Weather for the war fighter: How the US military can outmaneuver adversaries from space

Surging security demands, compounded by a defense budget top line likely to decline, require that the U.S. Department of Defense invest in new capabilities that maximize its combat power. A prime example is the Electro-Optical/Infrared Weather System, which uses a cutting-edge design of low-Earth orbiting sensors.

Scheduled to be deployed in 2025, EWS will bring 21st century weather capability to modern war fighters. While not as well known as programs for advanced fighters, bombers and ships, EWS will be foundational to the success of future operations in all war-fighting domains regardless of the military service. As such, it should be fully funded and, if possible, accelerated.

Wartime experience elevated the value of weather well before the advent of imagery from space, data processing centers and sophisticated weather modeling. The “U.S. Strategic Bombing Survey,” completed after World War II, identified the high correlation between the use of weather forecasting and Allied bombing effectiveness in the European theater. This is also the case for Operation Overlord, the Allied invasion of Normandy in June 1944.

Based on the recommendations of weather forecasters, Operation Overlord’s June 5 D-Day was postponed due to a weather front. However, the operation was launched one day later when analysis projected a short period of acceptable weather. Germany’s forecasters missed this break, and the results were cataclysmic for German forces.

The Korean and Vietnam conflicts highlighted a growing need for “weather superiority” as enemy forces learned to take advantage of periods of bad weather that limited the effectiveness of U.S. air forces. Even in Desert Storm, the first item in planning the daily air operations began with a weather forecast.

Today, superior knowledge of environmental conditions is a force multiplier for all the services in an era where concepts like Joint All-Domain Command and Control are accelerating the speed and precision at which war is conducted. The outcome of future conflict will depend on rapid, accurate and more fully informed decisions. If a commander lacks an assured source of high-fidelity intelligence about the environment, then tools, tactics and timing cannot be aligned to achieve desired outcomes.

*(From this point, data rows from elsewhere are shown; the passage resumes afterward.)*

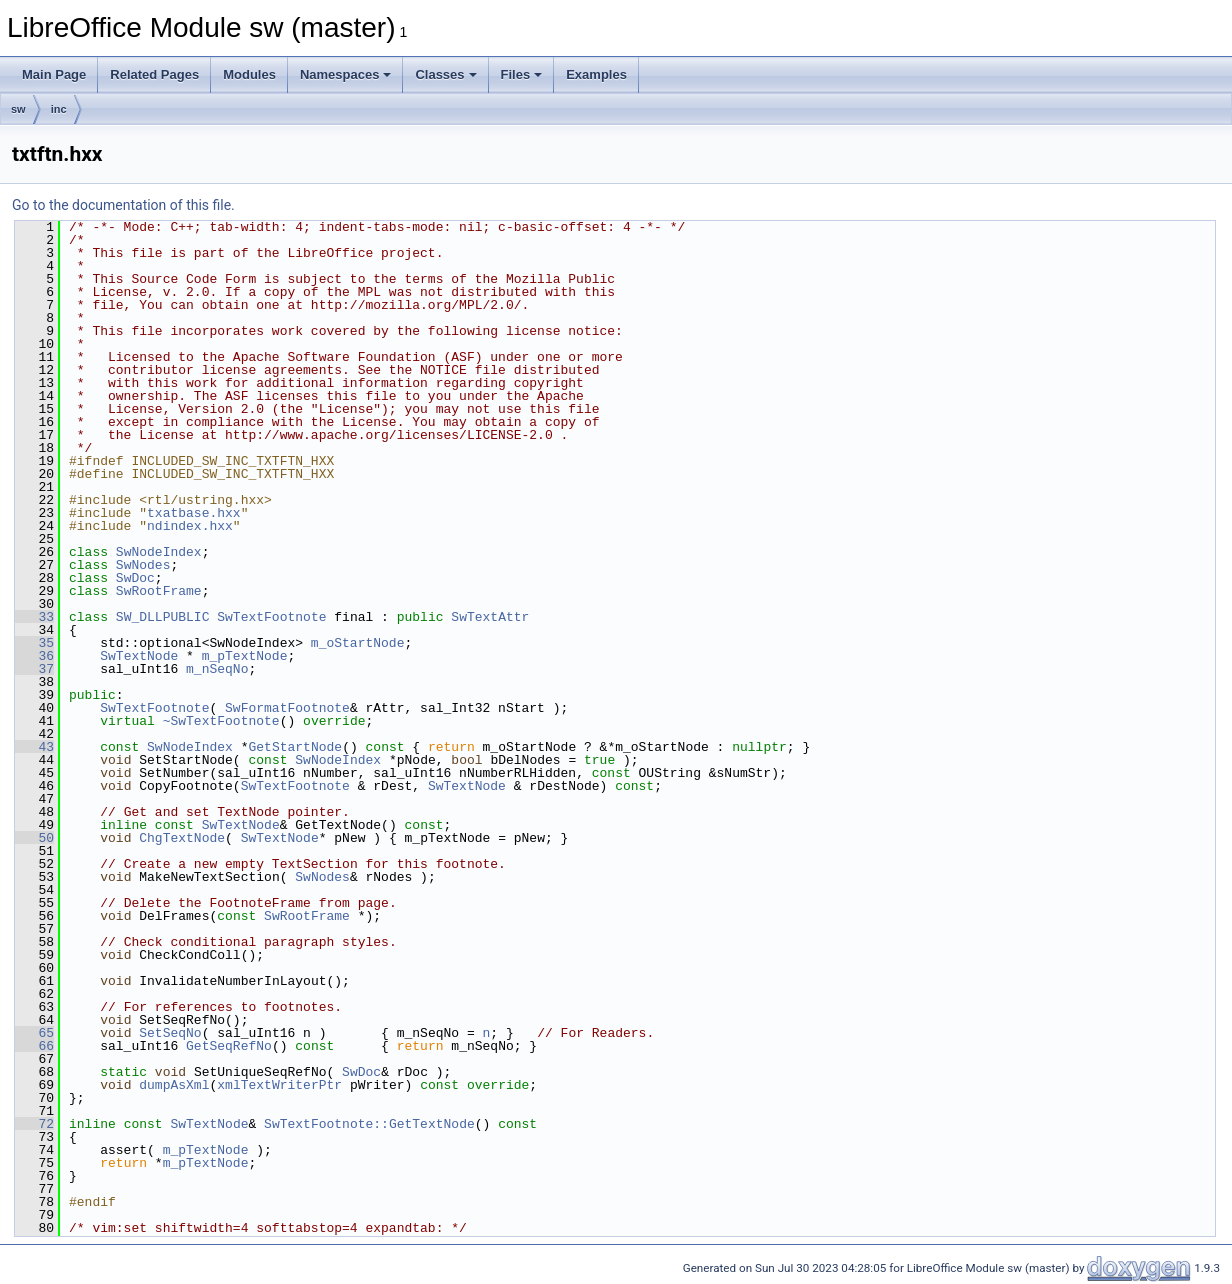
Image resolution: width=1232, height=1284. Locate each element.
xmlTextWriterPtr (279, 1085)
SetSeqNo (170, 1033)
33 (34, 617)
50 (34, 838)
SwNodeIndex (159, 552)
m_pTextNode (245, 656)
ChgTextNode (182, 838)
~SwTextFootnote (221, 721)
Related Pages (154, 74)
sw (18, 109)
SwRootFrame (159, 591)
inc (59, 109)
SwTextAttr (490, 617)
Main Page (54, 74)
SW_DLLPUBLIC (163, 617)
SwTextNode (139, 656)
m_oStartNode (358, 643)
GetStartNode (295, 747)
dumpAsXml (174, 1085)
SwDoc (135, 578)
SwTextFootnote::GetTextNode (369, 1124)
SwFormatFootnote (287, 708)
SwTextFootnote (271, 617)
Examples (596, 74)
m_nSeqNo (217, 669)
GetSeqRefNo (229, 1046)
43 (34, 747)
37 (34, 669)
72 (34, 1124)
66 (34, 1046)
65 (34, 1033)
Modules (249, 74)
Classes (445, 74)
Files (522, 74)
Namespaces (346, 74)
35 (34, 643)
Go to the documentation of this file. (123, 205)
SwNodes (143, 565)
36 (34, 656)
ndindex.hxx (190, 526)
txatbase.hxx (194, 513)
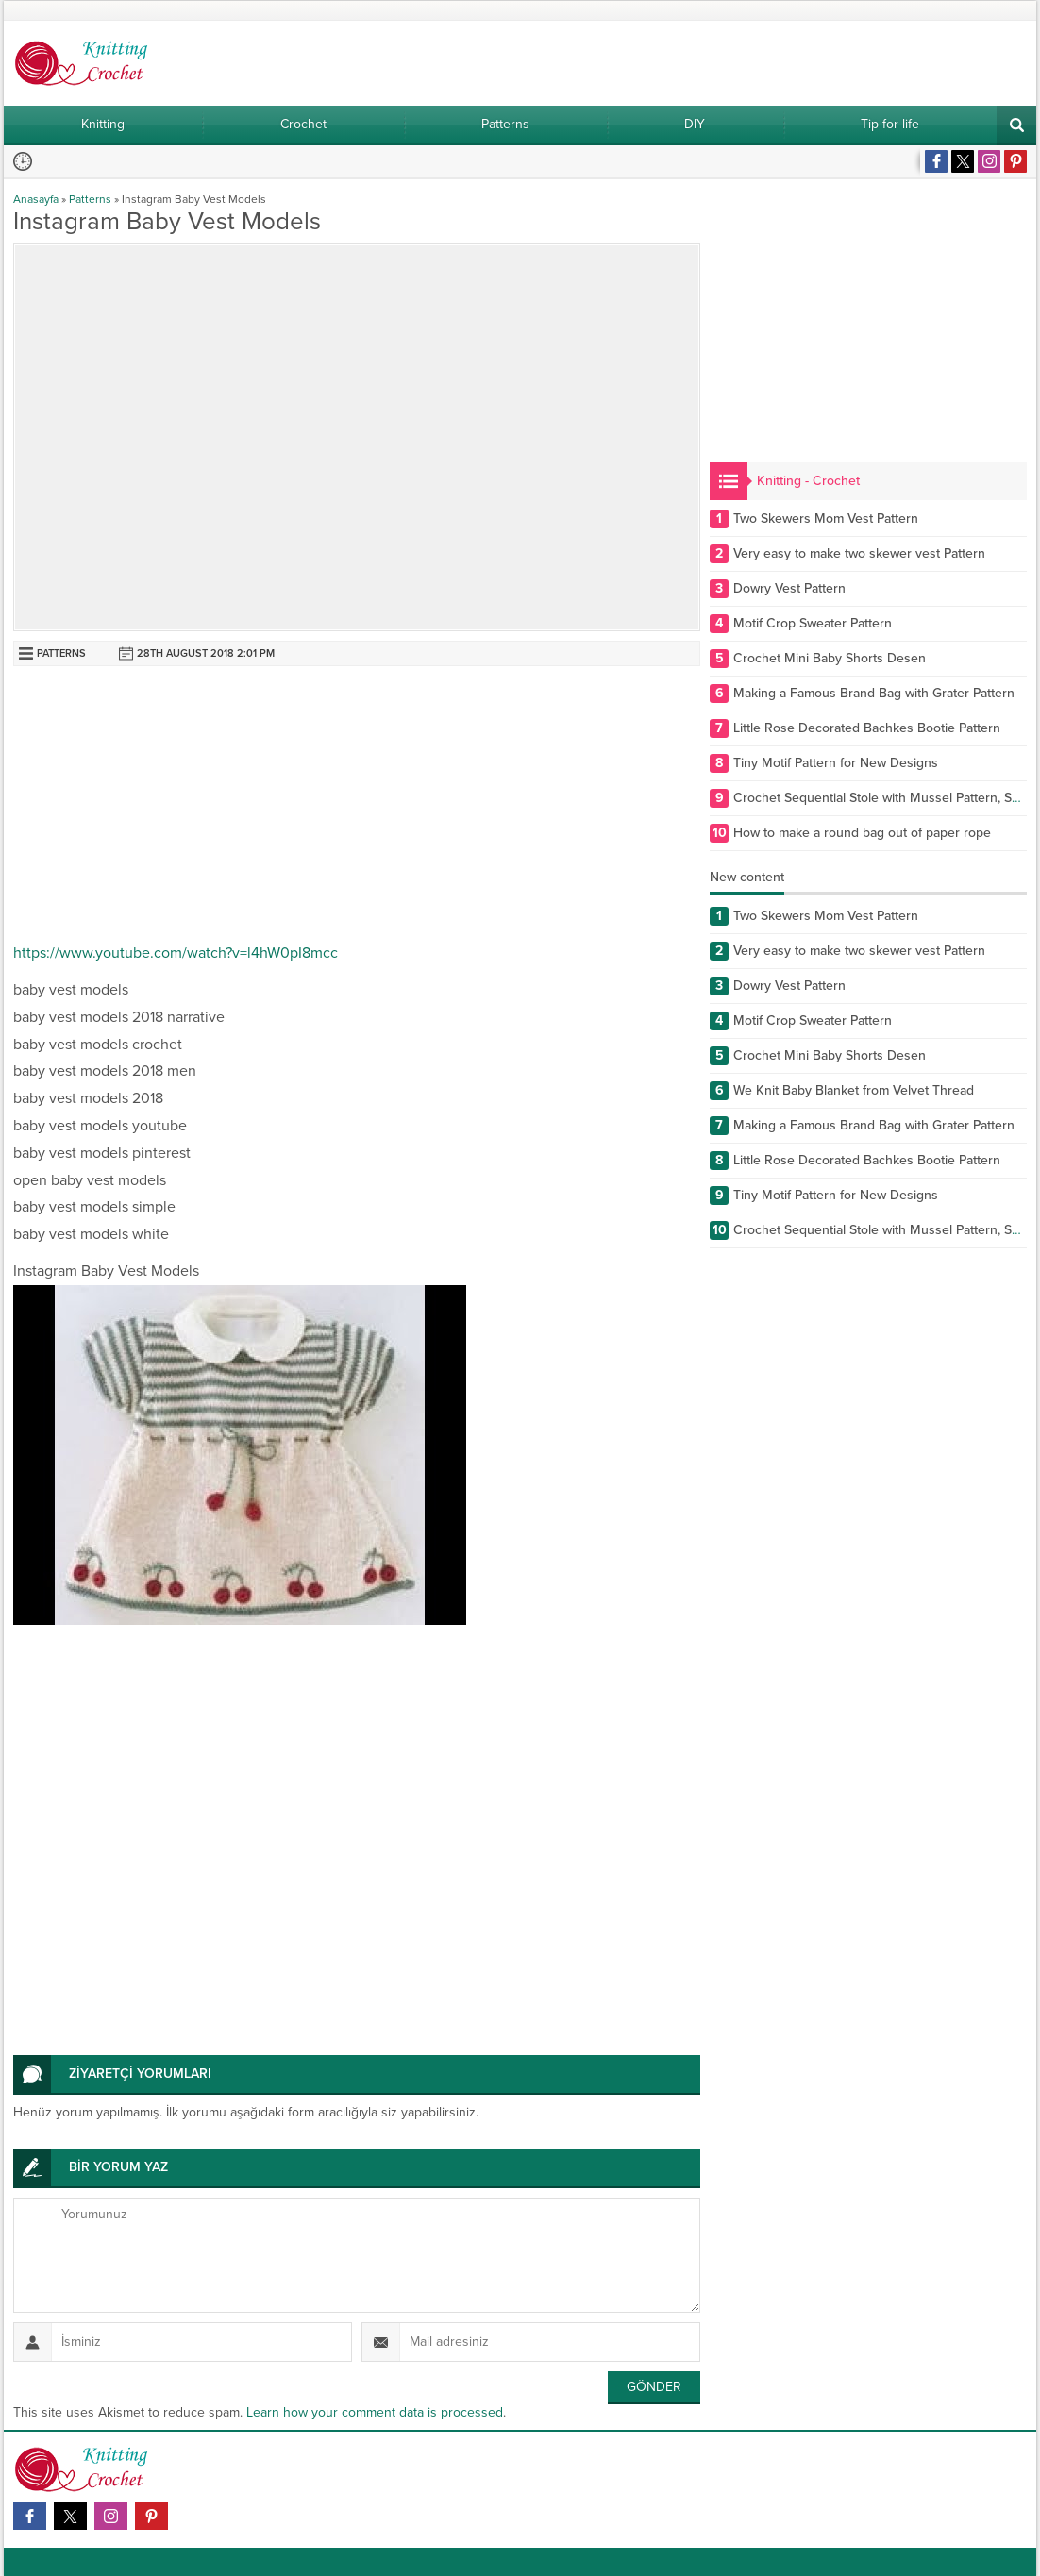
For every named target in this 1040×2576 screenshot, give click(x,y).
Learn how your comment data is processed (374, 2412)
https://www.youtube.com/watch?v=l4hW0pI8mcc (175, 953)
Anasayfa (36, 199)
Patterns (90, 199)
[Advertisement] (356, 808)
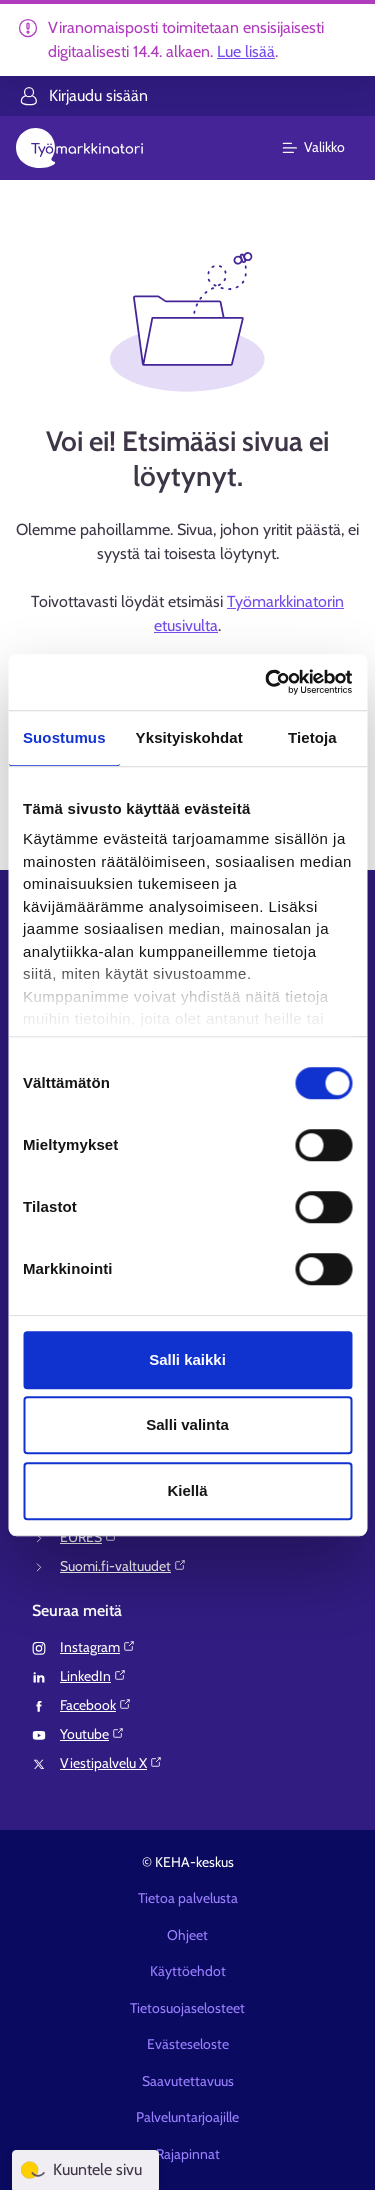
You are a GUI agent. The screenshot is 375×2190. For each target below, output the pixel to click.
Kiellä (187, 1490)
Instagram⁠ (98, 1647)
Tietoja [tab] (312, 737)
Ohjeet (187, 1935)
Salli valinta (187, 1424)
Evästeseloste (188, 2044)
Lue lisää (246, 51)
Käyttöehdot (188, 1971)
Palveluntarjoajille (187, 2117)
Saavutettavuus (188, 2081)
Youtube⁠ (92, 1734)
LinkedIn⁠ (93, 1676)
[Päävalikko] (325, 148)
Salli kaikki (187, 1359)
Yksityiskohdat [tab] (189, 737)
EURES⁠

The current legacy weather system has roots in 1960, when the U.S. took a leap forward with NASA’s launch of the first weather satellite called the Television Infrared Observation Satellite. At the time, the imagery it produced dramatically increased the accuracy of weather forecasts, improving the ability of U.S. commanders to plan and conduct distant operations.

To meet growing requirements for improved, secure and assured weather information in the decades that followed, the DoD developed defense-dedicated weather capabilities under the Defense Meteorological Satellite Program. The last two DMSP satellites were scheduled for launches long after they were manufactured in 1990. One failed after two years on orbit in 2016, and the other never reached orbit; it was canceled after hundreds of millions of dollars were spent sustaining it for eventual use. It is now in a museum, and it is perhaps the most expensive operationally ready satellite to never launch. The four DMSP satellites remaining on orbit are increasingly fragile and already obsolete. In an era of rapid battle space decision-making, DMSP seriously lags behind war-fighter needs.

Unlike DMSP, EWS is a distributed constellation of small satellites providing an immense leap in performance. The ability to capture a fresh look at any point on the globe is slashed from four hours today to less than one hour, a pace critically needed for modern combat operations. The U.S. Space Force is leveraging competitive rapid-prototyping strategies for the sensors, giving the war fighter top capabilities sooner. In contrast to DMSP, the small satellite design is less expensive to build and launch, and it will be refreshed more often, allowing a continuous infusion of new technology into the constellation.

EMS will also meet a key operational imperative — space is now contested, but information to the war fighter must be assured. DMSP’s small number of satellites weighing 2,700 pounds and spanning 24 feet equate to single points of failure, whether due to an adversarial attack or internal malfunction. EWS’ small-satellite, distributed approach eliminates this strategic weakness to assure weather flows uninterrupted to the point of combat need.

Congress clearly understands the importance of space-based weather systems. The fiscal 2021 National Defense Authorization Act directed the Department of the Air Force to “avoid continuing to slip the acquisition schedule and to continue to pursue modern technologies, instead of pursuing other risk reduction pathways that rely on outdated and costly systems that will not meet requirements.”

Said another way: We need to double down on the attributes found in EWS.

The EWS program is a test for how the DoD will make future modernization choices. It could take a step back and temporarily fill a known capability gap with a legacy system that will not meet future needs — while potentially disrupting EWS — or it could accelerate the deployment of the next-generation EWS. Only the latter choice ensures the U.S. Space Force possesses capabilities needed for a superior knowledge of the environment. History shows that keeping this advantage over an adversary was a winning choice — and so it will remain.

Retired U.S. Air Force Maj. Gen. Lawrence Stutzriem is the director of research at the Mitchell Institute for Aerospace Studies. He formerly served as director of Air Force weather.